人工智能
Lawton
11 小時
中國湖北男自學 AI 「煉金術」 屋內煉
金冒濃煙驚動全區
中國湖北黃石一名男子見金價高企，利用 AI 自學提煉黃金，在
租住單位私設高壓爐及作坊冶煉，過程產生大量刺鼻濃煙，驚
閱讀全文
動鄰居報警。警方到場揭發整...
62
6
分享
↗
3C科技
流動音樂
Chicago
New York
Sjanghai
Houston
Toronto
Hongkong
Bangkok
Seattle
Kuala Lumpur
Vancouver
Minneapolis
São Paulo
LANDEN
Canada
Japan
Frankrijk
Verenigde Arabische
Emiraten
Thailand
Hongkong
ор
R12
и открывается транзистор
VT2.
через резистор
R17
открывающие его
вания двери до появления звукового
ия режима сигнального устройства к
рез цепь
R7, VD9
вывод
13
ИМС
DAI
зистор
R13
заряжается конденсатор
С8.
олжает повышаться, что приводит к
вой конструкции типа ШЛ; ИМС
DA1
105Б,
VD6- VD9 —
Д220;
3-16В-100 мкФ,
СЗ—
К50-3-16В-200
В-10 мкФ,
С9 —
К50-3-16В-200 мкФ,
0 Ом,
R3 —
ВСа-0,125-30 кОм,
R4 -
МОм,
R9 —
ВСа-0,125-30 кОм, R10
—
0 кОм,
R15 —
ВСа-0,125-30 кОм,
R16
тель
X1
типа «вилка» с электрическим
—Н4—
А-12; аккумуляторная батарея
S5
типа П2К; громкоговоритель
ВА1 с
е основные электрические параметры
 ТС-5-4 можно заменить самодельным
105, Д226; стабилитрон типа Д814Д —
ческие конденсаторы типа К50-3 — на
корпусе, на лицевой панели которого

---+---

### Task to complete
Whichever lines of the material hold the word "типа", find and copy them.

### Completed exercise
вой конструкции типа ШЛ; ИМС
типа «вилка» с электрическим
типа П2К; громкоговоритель
105, Д226; стабилитрон типа Д814Д —
ческие конденсаторы типа К50-3 — на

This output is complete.